According to the present invention, there is provided a medical material having a sponge layer composed of a crosslinked product of N-succinyl chitosan and gelatin and a reinforcing material layer composed of a nonwoven fabric, and a method for producing the medical material. The medical material of the present invention has safety, adhesion, water absorption, water retention, durability, biocompatibility, easy handling, preservability, bacterial barrier, suture, releasability from the wound surface, etc. Has high strength, excellent flexibility,
Excellent moisture permeability. Therefore, the medical material of the present invention is suitable as a medical material such as a wound dressing.

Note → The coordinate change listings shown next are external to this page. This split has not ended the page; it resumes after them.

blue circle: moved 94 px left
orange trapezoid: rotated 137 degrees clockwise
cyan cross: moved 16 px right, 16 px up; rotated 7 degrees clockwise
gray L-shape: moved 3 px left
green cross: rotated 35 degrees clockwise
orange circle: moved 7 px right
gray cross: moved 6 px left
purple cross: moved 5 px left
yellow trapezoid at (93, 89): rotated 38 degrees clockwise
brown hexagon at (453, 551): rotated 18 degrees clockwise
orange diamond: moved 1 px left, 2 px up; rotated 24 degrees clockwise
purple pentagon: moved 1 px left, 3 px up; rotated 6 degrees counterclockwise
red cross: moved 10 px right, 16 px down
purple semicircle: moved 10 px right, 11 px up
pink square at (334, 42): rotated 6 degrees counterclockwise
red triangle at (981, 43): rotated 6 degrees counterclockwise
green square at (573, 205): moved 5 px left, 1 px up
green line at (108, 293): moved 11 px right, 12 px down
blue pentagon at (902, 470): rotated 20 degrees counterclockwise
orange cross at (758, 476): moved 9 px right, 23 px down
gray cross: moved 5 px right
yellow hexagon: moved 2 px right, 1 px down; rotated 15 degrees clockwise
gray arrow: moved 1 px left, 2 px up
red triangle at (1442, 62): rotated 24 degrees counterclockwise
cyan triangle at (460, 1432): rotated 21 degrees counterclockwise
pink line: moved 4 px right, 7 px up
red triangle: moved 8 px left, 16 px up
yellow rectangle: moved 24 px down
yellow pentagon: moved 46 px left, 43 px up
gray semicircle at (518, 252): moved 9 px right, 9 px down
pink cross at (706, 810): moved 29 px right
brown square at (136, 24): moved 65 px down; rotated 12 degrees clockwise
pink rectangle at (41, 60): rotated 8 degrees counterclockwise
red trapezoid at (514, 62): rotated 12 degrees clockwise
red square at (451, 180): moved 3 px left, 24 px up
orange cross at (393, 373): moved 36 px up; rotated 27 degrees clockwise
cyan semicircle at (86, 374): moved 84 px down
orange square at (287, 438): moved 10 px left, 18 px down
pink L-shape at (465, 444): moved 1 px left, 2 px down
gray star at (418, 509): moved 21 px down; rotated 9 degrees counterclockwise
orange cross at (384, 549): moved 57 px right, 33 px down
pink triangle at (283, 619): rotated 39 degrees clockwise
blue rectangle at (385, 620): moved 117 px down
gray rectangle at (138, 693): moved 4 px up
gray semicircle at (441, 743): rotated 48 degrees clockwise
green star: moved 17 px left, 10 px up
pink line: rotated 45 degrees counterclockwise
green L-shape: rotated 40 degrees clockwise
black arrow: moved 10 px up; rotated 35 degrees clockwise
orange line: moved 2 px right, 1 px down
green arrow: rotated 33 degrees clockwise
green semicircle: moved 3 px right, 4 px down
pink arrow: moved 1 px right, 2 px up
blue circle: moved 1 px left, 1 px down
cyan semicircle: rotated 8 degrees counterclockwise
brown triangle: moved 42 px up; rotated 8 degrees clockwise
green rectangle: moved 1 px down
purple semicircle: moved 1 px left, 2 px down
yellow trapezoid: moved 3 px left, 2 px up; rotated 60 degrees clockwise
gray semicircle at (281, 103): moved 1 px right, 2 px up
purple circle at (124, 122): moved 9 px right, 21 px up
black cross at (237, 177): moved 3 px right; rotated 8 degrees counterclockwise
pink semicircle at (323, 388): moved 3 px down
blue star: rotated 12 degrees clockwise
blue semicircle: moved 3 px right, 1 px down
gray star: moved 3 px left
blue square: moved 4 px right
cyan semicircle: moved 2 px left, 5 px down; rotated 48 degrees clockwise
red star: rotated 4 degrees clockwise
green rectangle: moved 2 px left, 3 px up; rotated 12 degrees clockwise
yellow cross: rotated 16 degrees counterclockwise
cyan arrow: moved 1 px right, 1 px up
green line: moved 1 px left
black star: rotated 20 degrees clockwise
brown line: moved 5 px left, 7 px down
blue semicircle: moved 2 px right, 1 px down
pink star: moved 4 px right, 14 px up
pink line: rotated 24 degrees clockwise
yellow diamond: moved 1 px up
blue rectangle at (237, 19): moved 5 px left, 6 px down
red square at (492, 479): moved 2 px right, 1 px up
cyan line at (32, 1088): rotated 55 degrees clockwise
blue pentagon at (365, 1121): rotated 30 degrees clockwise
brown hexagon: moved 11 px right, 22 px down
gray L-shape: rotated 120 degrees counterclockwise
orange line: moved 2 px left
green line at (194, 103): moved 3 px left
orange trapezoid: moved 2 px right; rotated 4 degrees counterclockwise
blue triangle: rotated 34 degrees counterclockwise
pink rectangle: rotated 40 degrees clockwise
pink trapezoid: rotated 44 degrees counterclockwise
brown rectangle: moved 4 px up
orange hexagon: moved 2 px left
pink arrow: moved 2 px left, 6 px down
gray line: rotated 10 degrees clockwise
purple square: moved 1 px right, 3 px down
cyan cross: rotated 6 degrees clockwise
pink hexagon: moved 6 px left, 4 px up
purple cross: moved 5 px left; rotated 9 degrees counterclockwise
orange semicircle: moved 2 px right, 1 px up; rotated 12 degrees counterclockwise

Further, according to the method for producing a medical material of the present invention, the steps are simplified, the process is efficient, and the production cost can be reduced. Further, since an organic solvent is not used, a safer medical material can be manufactured.

Claims (10)

[Claims] 1. A medical material having a sponge layer composed of a crosslinked product of N-succinylchitosan and gelatin and a reinforcing material layer composed of a nonwoven fabric. 2. The medical material according to claim 1, wherein the sponge layer has been irradiated. 3. The medical material according to claim 1, wherein the crosslinking is performed by a compound having at least two epoxy groups. 4. The medical material according to claim 1, wherein the nonwoven fabric is made of a natural fiber or a synthetic fiber. 5. The medical material according to claim 1, wherein the sponge layer contains an antibacterial agent. 6. The medical material according to claim 5, wherein the antimicrobial agent is at least one selected from the group consisting of a sulfa antimicrobial agent, an aminoglycoside antimicrobial agent, a penicillin antimicrobial agent, and an inorganic antimicrobial agent. 7. A method for producing a medical material, comprising bringing an aqueous solution containing N-succinylchitosan, gelatin and a crosslinking agent into contact with a nonwoven fabric and freeze-drying the same. 8. A method for producing a medical material, comprising bringing an aqueous solution containing N-succinylchitosan, gelatin, a crosslinking agent and an antibacterial agent into contact with a nonwoven fabric and freeze-drying the same. 9. A method for producing a medical material, comprising contacting an aqueous solution containing N-succinylchitosan, gelatin and a cross-linking agent with a nonwoven fabric, freeze-drying the resulting solution, and further irradiating the resulting freeze-dried product with radiation. Method. 10. A medical product comprising contacting an aqueous solution containing N-succinylchitosan, gelatin, a cross-linking agent and an antibacterial agent with a nonwoven fabric and freeze-drying the resultant, and further irradiating the resulting freeze-dried product with radiation. Material manufacturing method.